Study: More than 600,000 die from secondhand smoke


Associated Press

LONDON

Secondhand smoke kills more than 600,000 people worldwide every year, according to a new study.

In the first look at the global impact of second-hand smoking, researchers analyzed data from 2004 for 192 countries. They found 40 percent of children and more than 30 percent of nonsmoking men and women regularly breathe in secondhand smoke.

Scientists then estimated that passive smoking causes about 379,000 deaths from heart disease, 165,000 deaths from lower respiratory disease, 36,900 deaths from asthma and 21,400 deaths from lung cancer a year.

Altogether, those account for about 1 percent of the world’s deaths. The study was paid for by the Swedish National Board of Health and Welfare and Bloomberg Philanthropies. It was published today in the British medical journal Lancet.

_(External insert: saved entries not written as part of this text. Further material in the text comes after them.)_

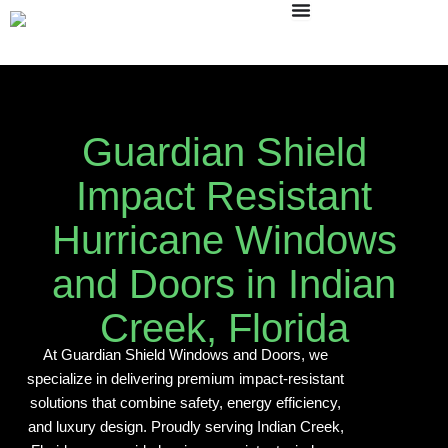
Skip
to
content
Guardian Shield
Impact Resistant
Hurricane Windows
and Doors in Indian
Creek, Florida
At Guardian Shield Windows and Doors, we
specialize in delivering premium impact-resistant
solutions that combine safety, energy efficiency,
and luxury design. Proudly serving Indian Creek,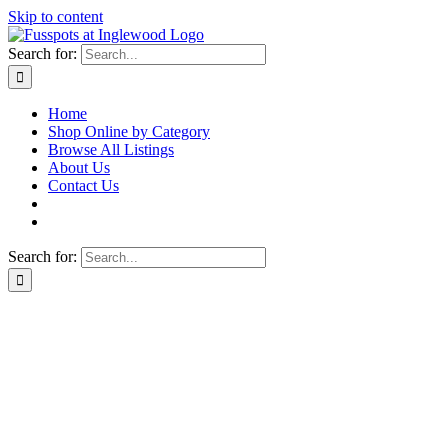
Skip to content
Search for:
Home
Shop Online by Category
Browse All Listings
About Us
Contact Us
Search for:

“This helps us understand the real toll of tobacco,” said Armando Peruga, a program manager at the World Health Organization’s Tobacco-Free Initiative, who led the study. He said the approximately 603,000 deaths from secondhand smoking should be added to the 5.1 million deaths that smoking itself causes every year.

Peruga said WHO was particularly concerned about the 165,000 children who die of smoke-related respiratory infections, mostly in Southeast Asia and Africa.

“The mix of infectious diseases and secondhand smoke is a deadly combination,” Peruga said. Children whose parents smoke have a higher risk of sudden infant death syndrome, ear infections, pneumonia, bronchitis and asthma. Their lungs may also grow more slowly than kids whose parents don’t smoke.

Peruga and colleagues found the highest numbers of people exposed to secondhand smoke are in Europe and Asia. The lowest rates of exposure were in the Americas, the Eastern Mediterranean and Africa.